La linea del rigore assoluto sui conti pubblici si esplica persino in manovre parlamentari che rappresentano un inedito per l’attuale maggioranza di governo. Il leader azzurro e vicepremier Tajani annuncia il voto contrario sull’emendamento ‘spalma-Superbonus’ se non sarà ritirato o riformulato, e la premier Meloni, a poche ore dal voto, fa aumentare la truppa di Fratelli d’Italia in commissione Finanze di un membro – il senatore Salvatore Salemi – per garantirsi i voti necessari a far passare l’emendamento del rigore anche a costo di tagliare fuori Forza Italia dal perimetro della maggioranza a Palazzo Madama. Un chiaro segnale che, senza l’artifizio da regolamento parlamentare alla mano, il governo avrebbe rischiato di andare sotto sulla difesa dei conti pubblici.
Tutto questo avviene perché “il contesto economico è cambiato profondamente rispetto a poco tempo fa” continua l’economista della Cattolica: “Negli anni scorsi si poteva e si doveva spendere per sostenere famiglie e aziende contro Covid e caro-energia. Si poteva fare debito.

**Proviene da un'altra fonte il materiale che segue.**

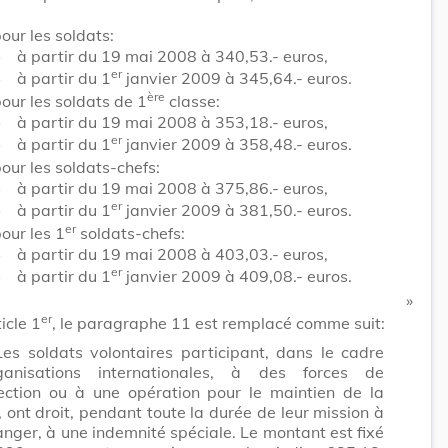
our les soldats:
•
à partir du 19 mai 2008 à 340,53.- euros,
er
•
à partir du 1
janvier 2009 à 345,64.- euros.
ère
our les soldats de 1
classe:
•
à partir du 19 mai 2008 à 353,18.- euros,
er
•
à partir du 1
janvier 2009 à 358,48.- euros.
our les soldats-chefs:
•
à partir du 19 mai 2008 à 375,86.- euros,
er
•
à partir du 1
janvier 2009 à 381,50.- euros.
er
our les 1
soldats-chefs:
•
à partir du 19 mai 2008 à 403,03.- euros,
er
•
à partir du 1
janvier 2009 à 409,08.- euros.
​ »
er
ticle 1
, le paragraphe 11 est remplacé comme suit:
Les soldats volontaires participant, dans le cadre
ganisations internationales, à des forces de
ection ou à une opération pour le maintien de la
, ont droit, pendant toute la durée de leur mission à
ranger, à une indemnité spéciale. Le montant est fixé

I mercati comprendevano il senso di queste politiche”. Ora però la musica è cambiata: “Bisogna tirare i remi in barca”. Giorgetti lo sa, glielo hanno detto agli spring meetings del Fondo Monetario Internazionale, pochi giorni fa: “A Washington si sono resi conto che l’economia mondiale non va poi così male, l’inflazione scende più velocemente del previsto, ma c’è comunque un problema di debito pubblico in tanti paesi: una decina è già finita in default. Una novantina hanno programmi di risanamento in corso con l’Fmi”. Tra i paesi avanzati, l’Italia è quello considerato più a rischio: “Persino il debito pubblico della Grecia, ad oggi superiore a quello italiano, è destinato a scendere in percentuale al di sotto del nostro nei prossimi anni”. Il ministro del Tesoro, e la premier, sanno benissimo cosa questo significhi. Ed ecco perché preferiscono perfino aggirare un alleato di governo, Forza Italia, piuttosto che dare il segnale sbagliato a chi ci presta i soldi.